Verkehrswege rund um den Stuttgarter Hauptbahnhof zu vergraben, ist fast schon so etwas wie eine Tradition in der Landeshauptstadt. Lange bevor die Idee zu Stuttgart 21 geboren wurde, ging man rund um den Bonatzbau gerne in den Untergrund. Vor 50 Jahren, am 9. April 1976, hatte das Buddeln ein vorläufiges Ende gefunden: die ersten Straßenbahnen fuhren in den neuen Halt im Untergrund ein. Die Zeiten der Bahnen vor dem Bonatzbau waren damit endgültig zu Ende.

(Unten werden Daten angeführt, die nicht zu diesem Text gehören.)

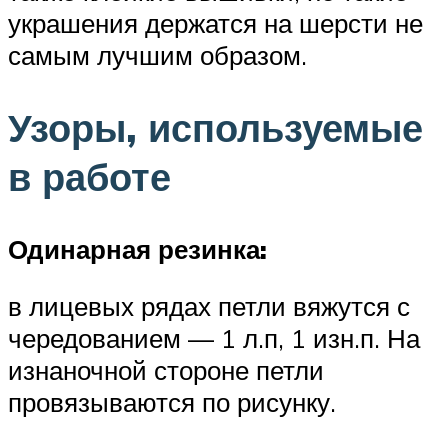
украшения держатся на шерсти не
самым лучшим образом.
Узоры, используемые
в работе
Одинарная резинка:
в лицевых рядах петли вяжутся с
чередованием — 1 л.п, 1 изн.п. На
изнаночной стороне петли
провязываются по рисунку.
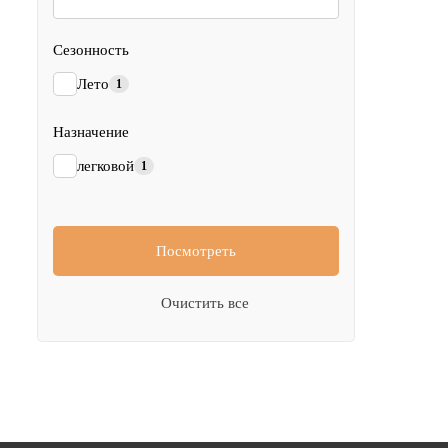
Сезонность
Лето
1
Назначение
легковой
1
Посмотреть
Очистить все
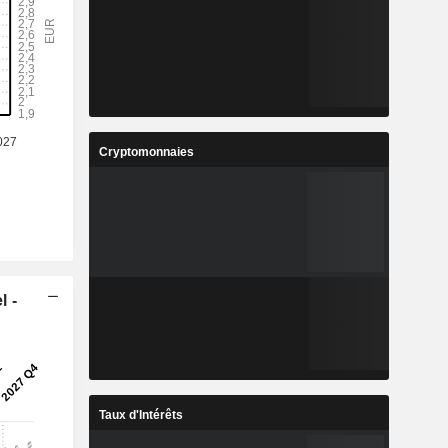
Cryptomonnaies
l -
Taux d'Intérêts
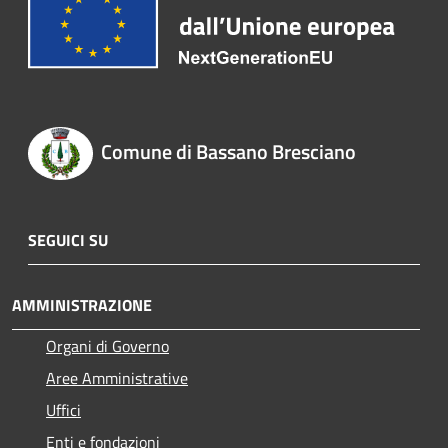
Comune di Bassano Bresciano
SEGUICI SU
AMMINISTRAZIONE
Organi di Governo
Aree Amministrative
Uffici
Enti e fondazioni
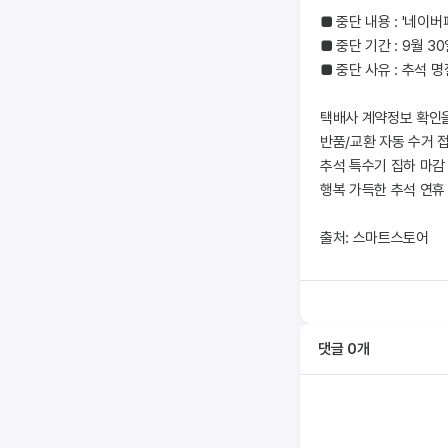
■ 중단 내용 : '네이
■ 중단 기간 : 9월 30
■ 중단 사유 : 추석
택배사 계약정보 확인을
반품/교환 자동 수거 
추석 특수기 집하 마감
행복 가득한 추석 연휴
출처: 스마트스토어
댓글
0
개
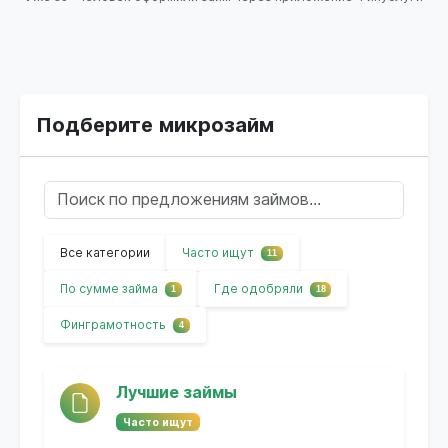
Подберите микрозайм
Все категории
Часто ищут
11
По сумме займа
Где одобряли
1
18
Финграмотность
4
Лучшие займы
Часто ищут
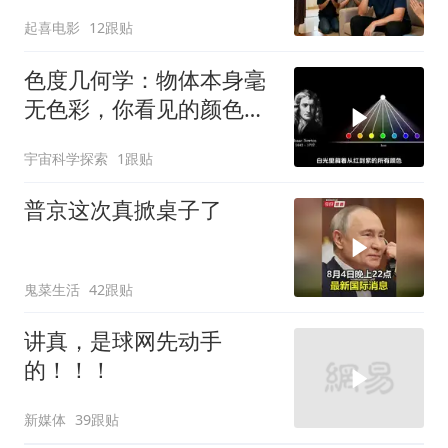
家跪求我别走
起喜电影
12跟贴
色度几何学：物体本身毫
无色彩，你看见的颜色只
不过是大脑的谎言
宇宙科学探索
1跟贴
普京这次真掀桌子了
鬼菜生活
42跟贴
讲真，是球网先动手
的！！！
新媒体
39跟贴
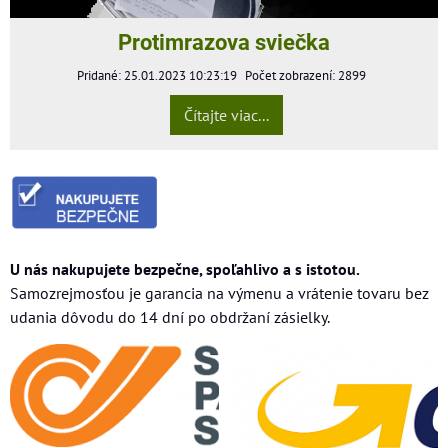
Protimrazova sviečka
Pridané: 25.01.2023 10:23:19
Počet zobrazení: 2899
Čítajte viac...
U nás nakupujete bezpečne, spoľahlivo a s istotou.
Samozrejmosťou je garancia na výmenu a vrátenie tovaru bez
udania dôvodu do 14 dní po obdržaní zásielky.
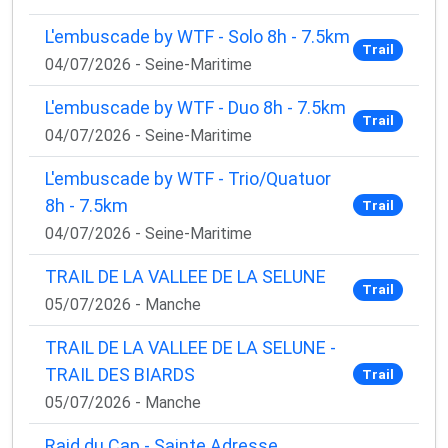
L'embuscade by WTF - Solo 8h - 7.5km
Trail
04/07/2026 - Seine-Maritime
L'embuscade by WTF - Duo 8h - 7.5km
Trail
04/07/2026 - Seine-Maritime
L'embuscade by WTF - Trio/Quatuor
8h - 7.5km
Trail
04/07/2026 - Seine-Maritime
TRAIL DE LA VALLEE DE LA SELUNE
Trail
05/07/2026 - Manche
TRAIL DE LA VALLEE DE LA SELUNE -
TRAIL DES BIARDS
Trail
05/07/2026 - Manche
Raid du Cap - Sainte Adresse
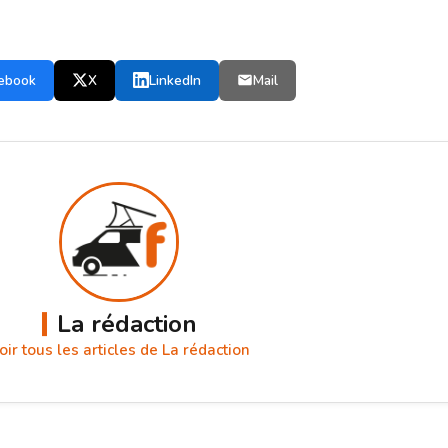
ebook
X
LinkedIn
Mail
La rédaction
oir tous les articles de La rédaction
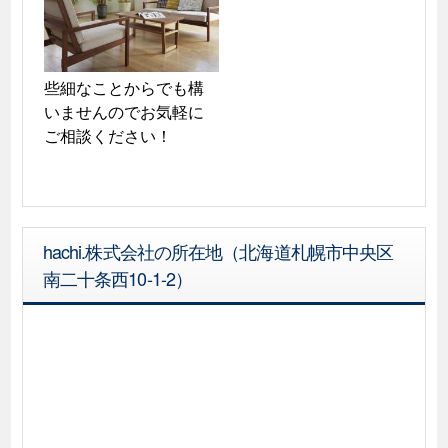
些細なことからでも構
いませんのでお気軽に
ご相談ください！
hachi.株式会社の所在地（北海道札幌市中央区
南二十条西10-1-2）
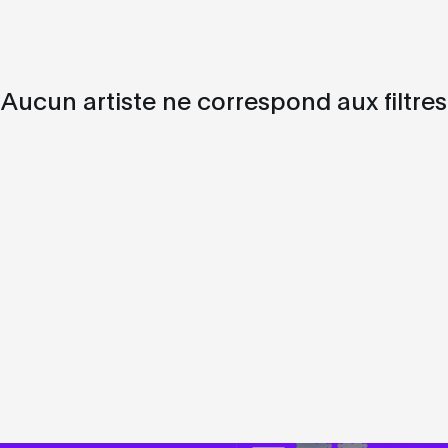
Aucun artiste ne correspond aux filtres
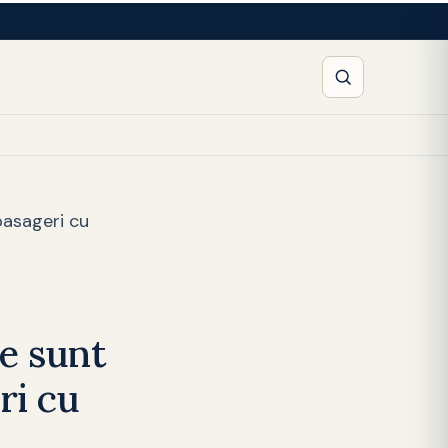
pasageri cu
le sunt
ri cu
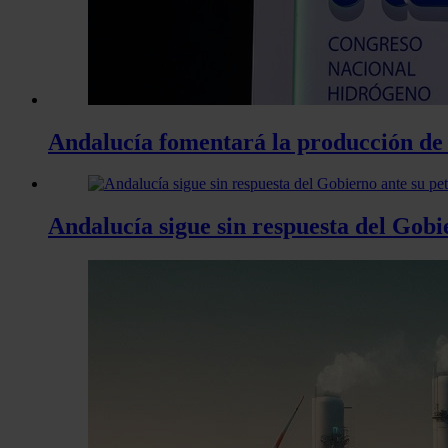
Andalucía fomentará la producción de 
Andalucía sigue sin respuesta del Gobie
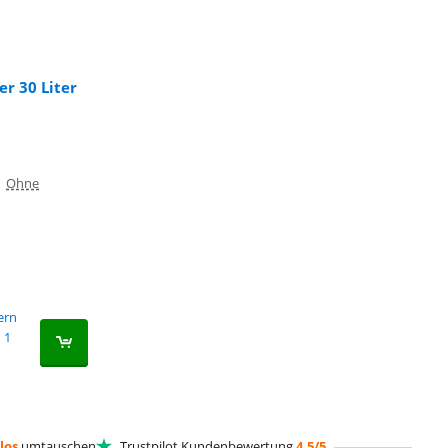
r 30 Liter
|
Ohne
fern
1
los
umtauschen
Trustpilot Kundenbewertung
4,5/5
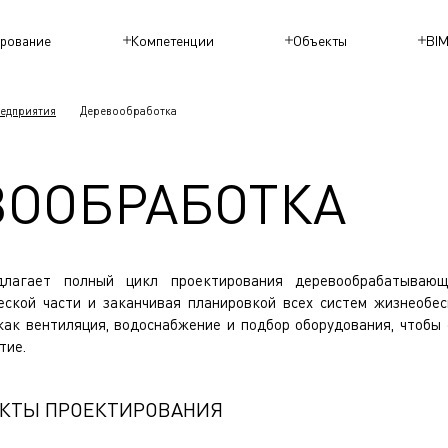
рование
Компетенции
Объекты
BI
едприятия
Деревообработка
ВООБРАБОТКА
лагает полный цикл проектирования деревообрабатывающ
еской части и заканчивая планировкой всех систем жизнеобе
как вентиляция, водоснабжение и подбор оборудования, чтобы
тие.
КТЫ ПРОЕКТИРОВАНИЯ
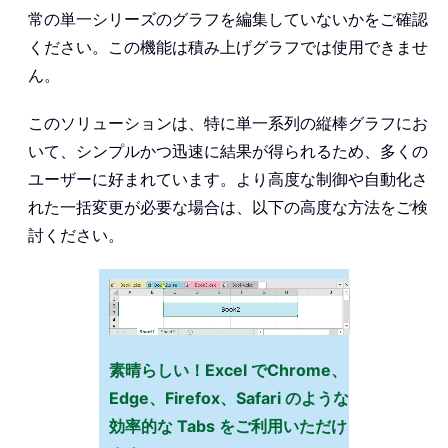
常の単一シリーズのグラフを編集していないかをご確認
ください。この機能は積み上げグラフでは使用できませ
ん。
このソリューションは、特に単一系列の縦棒グラフにお
いて、シンプルかつ迅速に結果が得られるため、多くの
ユーザーに好まれています。より高度な制御や自動化さ
れた一括変更が必要な場合は、以下の高度な方法をご検
討ください。
素晴らしい！Excel でChrome、
Edge、Firefox、Safari のような
効率的な Tabs をご利用いただけ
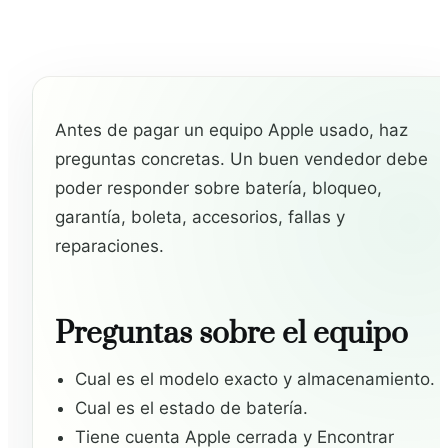
Antes de pagar un equipo Apple usado, haz
preguntas concretas. Un buen vendedor debe
poder responder sobre batería, bloqueo,
garantía, boleta, accesorios, fallas y
reparaciones.
Preguntas sobre el equipo
Cual es el modelo exacto y almacenamiento.
Cual es el estado de batería.
Tiene cuenta Apple cerrada y Encontrar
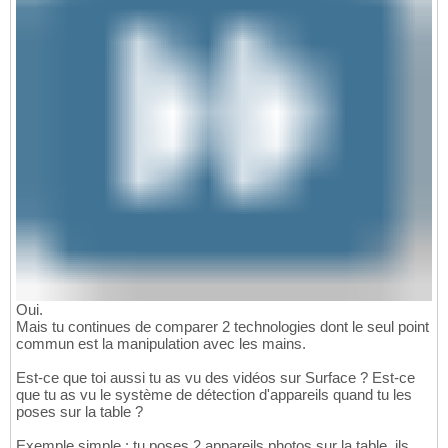
Oui.
Mais tu continues de comparer 2 technologies dont le seul point
commun est la manipulation avec les mains.
Est-ce que toi aussi tu as vu des vidéos sur Surface ? Est-ce
que tu as vu le système de détection d'appareils quand tu les
poses sur la table ?
Exemple simple : tu poses 2 appareils photos sur la table, ils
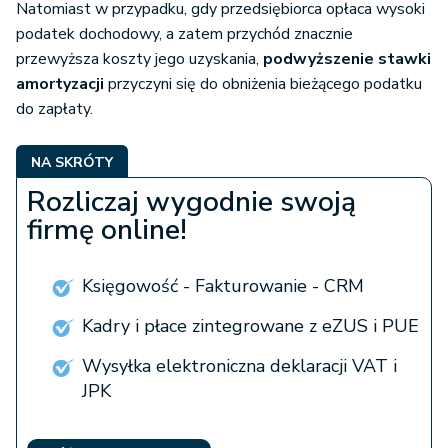
Natomiast w przypadku, gdy przedsiębiorca opłaca wysoki
podatek dochodowy, a zatem przychód znacznie
przewyższa koszty jego uzyskania,
podwyższenie stawki
amortyzacji
przyczyni się do obniżenia bieżącego podatku
do zapłaty.
NA SKRÓTY
Rozliczaj wygodnie swoją
firmę online!
Księgowość - Fakturowanie - CRM
Kadry i płace zintegrowane z eZUS i PUE
Wysyłka elektroniczna deklaracji VAT i
JPK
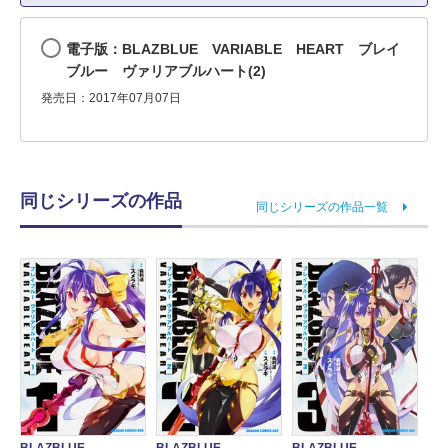
電子版：BLAZBLUE VARIABLE HEART ブレイ
ブルー ヴァリアブルハート(2)
発売日：2017年07月07日
同じシリーズの作品
同じシリーズの作品一覧
BLAZBLUE
BLAZBLUE
BLAZBLUE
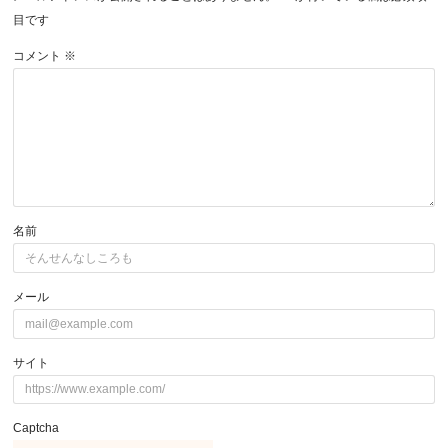
目です
コメント
※
名前
メール
サイト
Captcha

Die Haltestelle Hauptbahnhof (Arnulf-Klett-Platz) ist nun ein halbes Jahrhundert alt.
Der Jubilar ist deutlich in die Jahre gekommen. Die dringend notwendige Verjüngungskur lässt aber auf sich warten. Nicht weil der Hausherr, die Stuttgarter Straßenbahnen (SSB), säumig wäre, sondern weil es für den Umbau schlicht am notwendigen Platz zum Abstellen von Containern, Baugerät und Material oberirdisch so lange fehlt, wie die Deutsche Bahn die raren Flächen rund um den Bahnhof für die Baustelle von Stuttgart 21 und für die Sanierung des Bonatzbaus in Beschlag nimmt.
Und was dann im Untergrund folgt, ist ein Großprojekt für sich genommen. Denn der Umbau ist genau genommen ein dreifacher, übereinander gestapelter Eingriff in den Bestand. Die Haltestelle muss brandschutztechnisch auf Vordermann gebracht werden. Dazu sollen unter anderem Durchbrüche bis an die Oberfläche entstehen, die im Brandfall der Entrauchung dienen. Die über der Haltestelle liegende Klett-Passage bedarf ebenfalls einer Überarbeitung. Immer wieder machen Überlegungen die Runde, dort auch ein im Bahnhofsumfeld schon lange auf der Wunschliste stehendes Fahrradparkhaus unterzubringen. Und an der Oberfläche, dem Arnulf-Klett-Platz will die Stadt den Autoverkehr reduzieren und mehr Aufenthaltsqualität schaffen.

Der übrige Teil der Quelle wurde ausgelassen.